Когда Франусь закончил свой рассказ, я плеснул в его стакан водки и влил сивуху ему в глотку, запрокинув назад голову. Он встряхнулся, как кот, вдруг увидавший за овином призрак короля Попеля[22], и прижался губами к моим рукам, стал их обцеловывать.
— Ну, успокойся, успокойся, горемыка, бедняжечка, — сказал я и поднял его с полу, подвел к кушетке, усадил. А сам тем временем, вытерев об штаны руки, расслабив пальцы, начал писать письмо. Писал я его вслух, чтобы Франусь не подходил ко мне, не стоял за спиной, не сопел и, главное, не смердел козлятиной, кобылятиной, псиной.

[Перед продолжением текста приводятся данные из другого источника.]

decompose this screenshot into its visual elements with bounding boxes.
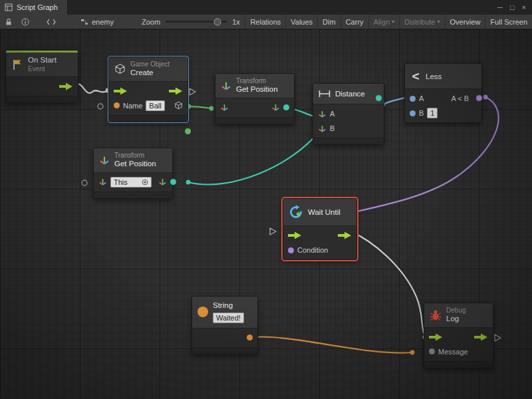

— Люба моя, милушка, — говорил я и писал одновременно, а Франусь подголашивал, повторял, как солдат присягу, — люба моя, свет моих очей, пресвятая дева, денно и нощно перед глазами души моей стоящая. Тоскливо мне без тебя; до мозга костей, до глубины души тоска-печаль изъела. Когда же ты ко мне придешь, когда приедешь: я ведь всякую минуту к коленям твоим припадаю, к рукам, ко всему, что возлюбил, запомнил навсегда, навеки. Как святой образ в процессии, ты ежеденно передо мной являешься, и я иду следом за этим образом, не сводя с него глаз, ничего не чувствуя, не понимая. Люди надо мной насмехаются, локтями толкают, а мне все нипочем, я иду за твоим образом и шел бы за ним, хоть бы передо мной встала вода, широко разлившаяся, река, скованная льдом, но вся в прорубях, так что ноги негде поставить — на дно пойдешь, не оглянешься, хоть бы по всем лесам протянулась колючая проволока, пулеметы строчили, артиллерия стреляла простая и ракетная. Не сплю я из-за тебя по ночам, ни есть не могу, ни пить. Высох весь, захирел, истаял до того, что от меня ничего не осталось, кожа ходуном ходит, как на псе, бог знает за какой добычей часами гоняющем. Так о тебе думаю, что всякий хлеб, даже самый белый, в моих устах в ежа обращается, а вода — в пористый камень, что в день поминовения кое-кто кладет на могилы.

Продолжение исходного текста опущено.